EXCLUSIVE: As Max Payne director John Moore finishes the first graphic novel he helped create, he tells me he has set his sights on a 3D big screen transfer of the reality series Ice Road Truckers as his next film. He said that when casting fell through on his Paramount/Skydance aviation drama Northern Lights — the pic was grounded when Taylor Lautner dropped out — Moore sparked to Ice Road Truckers, the History Channel’s top-rated reality series which 20th Century Fox president Emma Watts acquired for the big screen in 2008. Moore said he and an unnamed writer (because he doesn’t have a deal yet) have come up with a take that has the studio excited.
They’re hatching a plot around the storyline of the series, which covers a group of truckers who drive 18-wheelers over a 350-mile highway made of ice, as they haul equipment and supplies to diamond miners working in the tundra of Canada’s Northwest Territories. It’s a dangerous job given the brutal cold, breakdowns, crashes and melting ice on the remote roads are potentially fatal. “It is very much a tough guy movie,” Moore said. “Here’s a bunch of characters who tackle problems by getting in there and getting things done. We’ll turn it into a mission movie that harkens back to Towering Inferno, Jaws, or The Guns of Navarone. You got a problem, go solve it.”

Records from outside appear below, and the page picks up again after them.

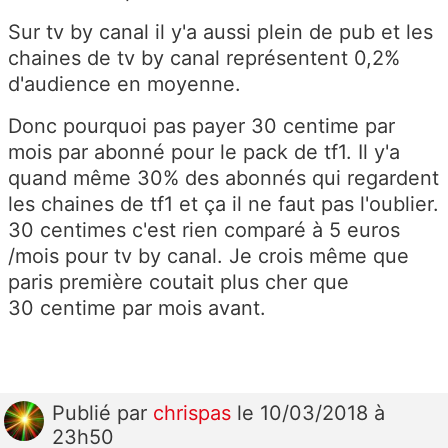
Sur tv by canal il y'a aussi plein de pub et les
chaines de tv by canal représentent 0,2%
d'audience en moyenne.
Donc pourquoi pas payer 30 centime par
mois par abonné pour le pack de tf1. Il y'a
quand même 30% des abonnés qui regardent
les chaines de tf1 et ça il ne faut pas l'oublier.
30 centimes c'est rien comparé à 5 euros
/mois pour tv by canal. Je crois même que
paris première coutait plus cher que
30 centime par mois avant.
Publié
par
chrispas
le 10/03/2018 à
23h50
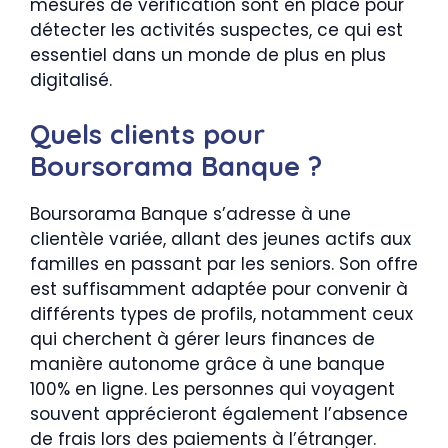
mesures de vérification sont en place pour
détecter les activités suspectes, ce qui est
essentiel dans un monde de plus en plus
digitalisé.
Quels clients pour
Boursorama Banque ?
Boursorama Banque s’adresse à une
clientèle variée, allant des jeunes actifs aux
familles en passant par les seniors. Son offre
est suffisamment adaptée pour convenir à
différents types de profils, notamment ceux
qui cherchent à gérer leurs finances de
manière autonome grâce à une banque
100% en ligne. Les personnes qui voyagent
souvent apprécieront également l’absence
de frais lors des paiements à l’étranger.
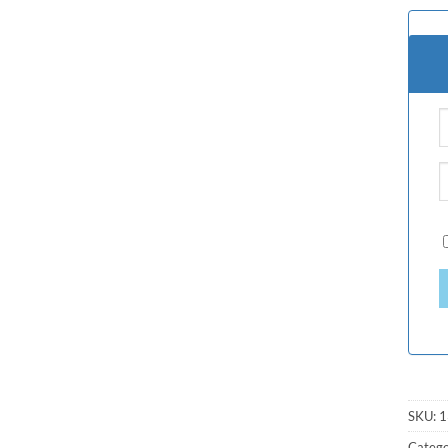
SKU:
1
Catego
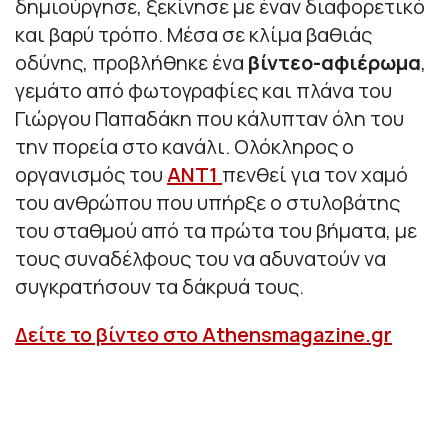
δημιούργησε, ξεκίνησε με έναν διαφορετικό
και βαρύ τρόπο. Μέσα σε κλίμα βαθιάς
οδύνης, προβλήθηκε ένα
βίντεο-αφιέρωμα
,
γεμάτο από φωτογραφίες και πλάνα του
Γιώργου Παπαδάκη που κάλυπταν όλη του
την πορεία στο κανάλι. Ολόκληρος ο
οργανισμός του
ΑΝΤ1
πενθεί για τον χαμό
του ανθρώπου που υπήρξε ο στυλοβάτης
του σταθμού από τα πρώτα του βήματα, με
τους συναδέλφους του να αδυνατούν να
συγκρατήσουν τα δάκρυά τους.
Δείτε το βίντεο στο Athensmagazine.gr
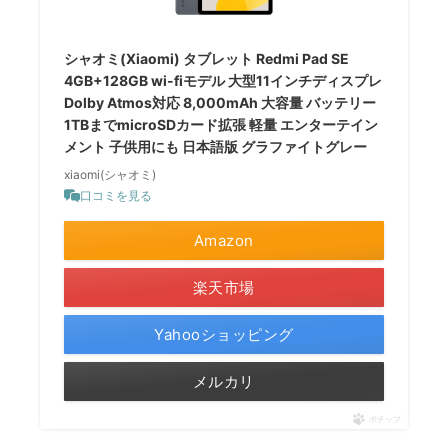
シャオミ(Xiaomi) タブレット Redmi Pad SE
4GB+128GB wi-fiモデル 大型11インチディスプレ
Dolby Atmos対応 8,000mAh 大容量 バッテリー
1TBまでmicroSDカード拡張 軽量 エンターテイン
メント 子供用にも 日本語版 グラファイトグレー
xiaomi(シャオミ)
口コミを見る
Amazon
楽天市場
Yahooショッピング
メルカリ
ポチップ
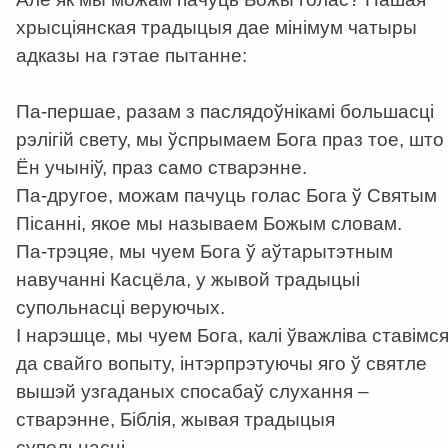
хрысціянская традыцыя дае мінімум чатыры
адказы на гэтае пытанне:
Па-першае, разам з паслядоўнікамі большасці
рэлігій свету, мы ўспрымаем Бога праз тое, што
Ён учыніў, праз само стварэнне.
Па-другое, можам пачуць голас Бога ў Святым
Пісанні, якое мы называем Божым словам.
Па-трэцяе, мы чуем Бога ў аўтарытэтным
навучанні Касцёла, у жывой традыцыі
супольнасці веруючых.
І нарэшце, мы чуем Бога, калі ўважліва ставімс
да свайго вопыту, інтэрпрэтуючы яго ў святле
вышэй узгаданых спосабаў слухання –
стварэнне, Біблія, жывая традыцыя
супольнасці..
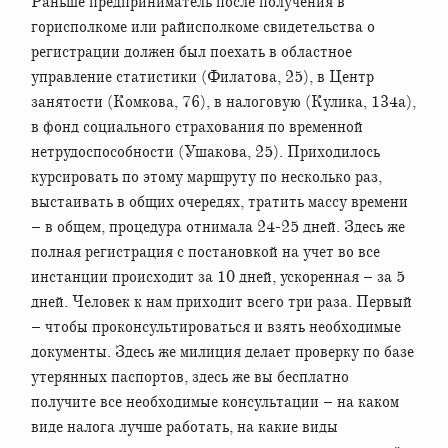
Раньше предприниматель после получения в
горисполкоме или райисполкоме свидетельства о
регистрации должен был поехать в областное
управление статистики (Филатова, 25), в Центр
занятости (Комкова, 76), в налоговую (Кулика, 134а),
в фонд социального страхования по временной
нетрудоспособности (Ушакова, 25). Приходилось
курсировать по этому маршруту по несколько раз,
выстаивать в общих очередях, тратить массу времени
– в общем, процедура отнимала 24-25 дней. Здесь же
полная регистрация с постановкой на учет во все
инстанции происходит за 10 дней, ускоренная – за 5
дней. Человек к нам приходит всего три раза. Первый
– чтобы проконсультироваться и взять необходимые
документы. Здесь же милиция делает проверку по базе
утерянных паспортов, здесь же вы бесплатно
получите все необходимые консультации – на каком
виде налога лучше работать, на какие виды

But, first, Moore teamed with Richie Smyth to generate Dead Soldier, a 4-issue comic book series that’s being published by Liquid Comics, the first step toward what Moore and Smyth hope will lead to a feature film. The graphic novel tells the story of an American soldier in WWI, who’s the badly injured sole survivor of a platoon devastated by a German offensive. A twist of events leads to his transformation into a creature with incredible power. The deal for it grew out of a relationship with Liquid’s Sharad Devarajan and Gotham Chopra as Moore developed the comic property Virulents as a feature. Both Virulents and Dead Soldier have artwork by Liquid’s Dean Hyrapiet.
“My friend Richie wanted to make this into a movie I’d produce,” Moore said. “A tough sell becomes easier when you can go from pitching a concept to throwing a graphic novel on an executive’s desk and say, tell me if you see the movie here that I do. We’re about to publish the first issue, and we’ll send it to a few executives and see what happens.”